I would love to read this essay with parental esprit de corps — another father attempting to do right in helping two precious humans grow up simultaneously. The challenges described are unattainable dreams for us, however.
I appreciate the stress parents face when the growth of their families exceeds their situations and/or expectations. Nevertheless, growth in a family can be accommodated and enjoyed, whereas loss in family size is tragic. Mr. Esckilsen agrees with another father that the work of parenting twins is “exponential.” However, with a base less than one, an exponential function decreases. Please, parents of twins, as you continue to love and tend to your newer, bigger families, try to appreciate your remarkably good fortune: May the base of your exponential parenting function always be greater than one.

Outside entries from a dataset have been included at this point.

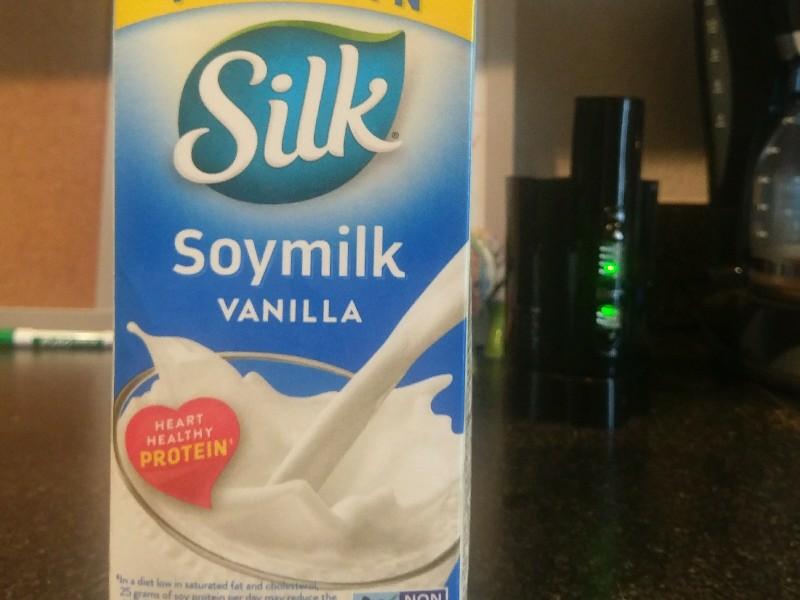 I want to click on green marker, so click(x=52, y=337). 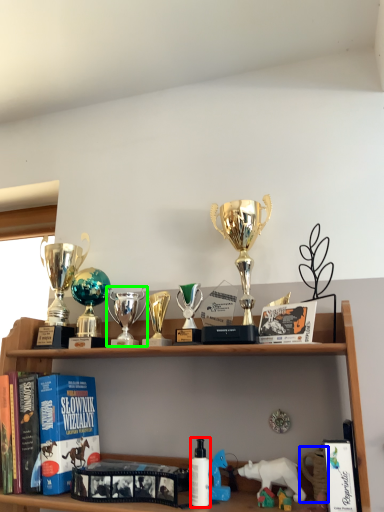 Question: Estimate the real-world distances between objects in this image. Which object is closer to toiletry (highlighted by a red box), toy (highlighted by a blue box) or toy (highlighted by a green box)?

Choices:
 (A) toy
 (B) toy

Answer: (A) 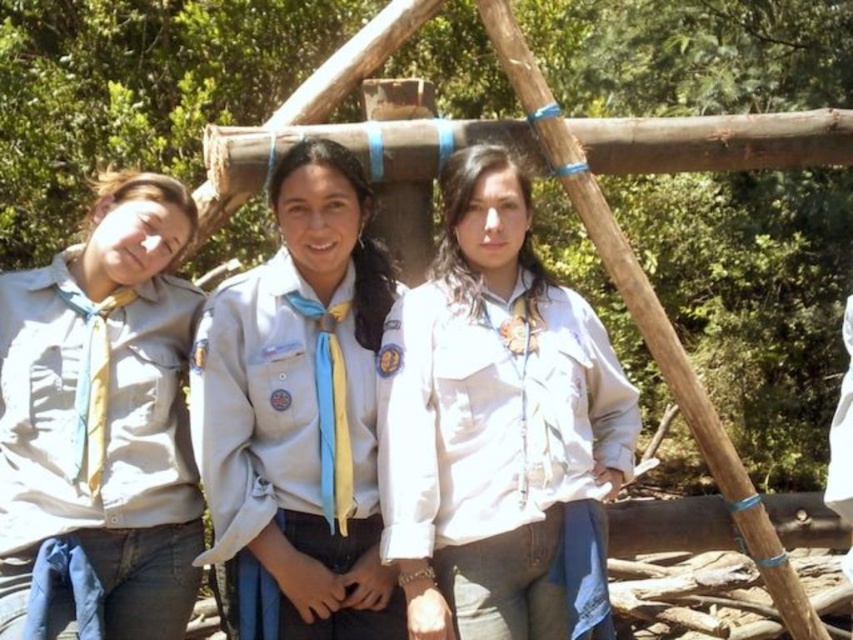 How distant is matte khaki shirt at left from light blue fabric uniform at center?

matte khaki shirt at left is 21.89 inches away from light blue fabric uniform at center.

Does matte khaki shirt at left have a greater height compared to light blue fabric uniform at center?

Yes, matte khaki shirt at left is taller than light blue fabric uniform at center.

Identify the location of matte khaki shirt at left. (97, 444).

This screenshot has height=640, width=853. I want to click on matte khaki shirt at left, so click(97, 444).

Is white matte shirt at center thinner than matte khaki shirt at left?

No, white matte shirt at center is not thinner than matte khaki shirt at left.

Is point (581, 596) farther from camera compared to point (125, 346)?

No, (581, 596) is in front of (125, 346).

Identify the location of white matte shirt at center. (497, 444).

I want to click on white matte shirt at center, so click(x=497, y=444).

Between white matte shirt at center and light blue fabric uniform at center, which one has more height?

light blue fabric uniform at center

Can you confirm if white matte shirt at center is positioned below light blue fabric uniform at center?

Actually, white matte shirt at center is above light blue fabric uniform at center.

Does point (567, 548) come in front of point (376, 330)?

Yes, point (567, 548) is in front of point (376, 330).

Find the location of a particular element. white matte shirt at center is located at coordinates (497, 444). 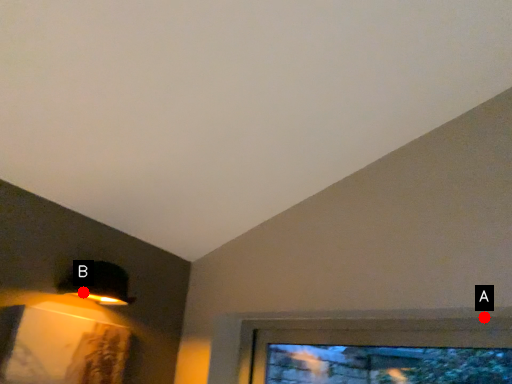 Question: Two points are circled on the image, labeled by A and B beside each circle. Which of the following is the closest to the observer?

Choices:
 (A) A is closer
 (B) B is closer

Answer: (A) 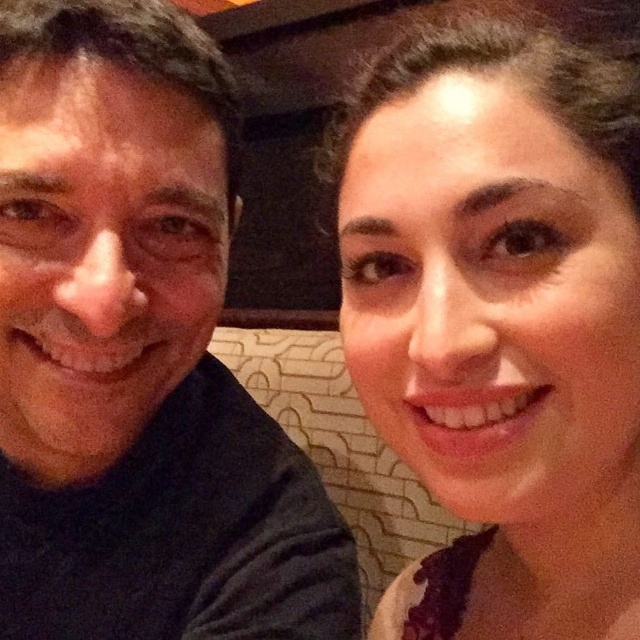 Question: Which point is closer to the camera taking this photo?

Choices:
 (A) (339, 605)
 (B) (371, 298)

Answer: (B)

Question: Does dark gray t-shirt at left appear on the left side of smooth skin face at upper right?

Choices:
 (A) no
 (B) yes

Answer: (B)

Question: Among these points, which one is nearest to the camera?

Choices:
 (A) (200, 257)
 (B) (518, 518)

Answer: (B)

Question: Which of the following is the farthest from the observer?

Choices:
 (A) dark gray t-shirt at left
 (B) smooth skin face at upper right

Answer: (A)

Question: Is dark gray t-shirt at left behind smooth skin face at upper right?

Choices:
 (A) yes
 (B) no

Answer: (A)

Question: Does dark gray t-shirt at left appear on the left side of smooth skin face at upper right?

I couldn’t help but feel rankled by the full-page ad on the back page of the June 9 issue trumpeting the Montréal Jazz Festival as “the world’s best jazz fest.” Hyperbole though that may be (the organizers of Montreaux may quibble), it seemed like a slap in the face aimed at Burlington’s own Discover Jazz event — to which Seven Days paid homage with a cover story the week before, but which music editor Dan Bolles seems to resent almost as a personal affront. Given the paper’s sanctimonious devotion to the local community, it might’ve made a statement of loyalty to its own hometown by graciously informing Montréal Jazz the ad would indeed run — no need to turn away revenue, now, is there? — but without said overstatement.
Publisher’s note: Seven Days doesn’t censor advertisements unless they promote hate or violence.
A story in last week’s paper, “Vexed Over Veggies [June 9],” stated that Burlington’s Northgate Apartments are owned by Massachusetts-based Maloney Properties. In fact, the development is resident-owned. The nonprofit Northgate Residents’ Ownership Corporation contracts with Maloney for property management services.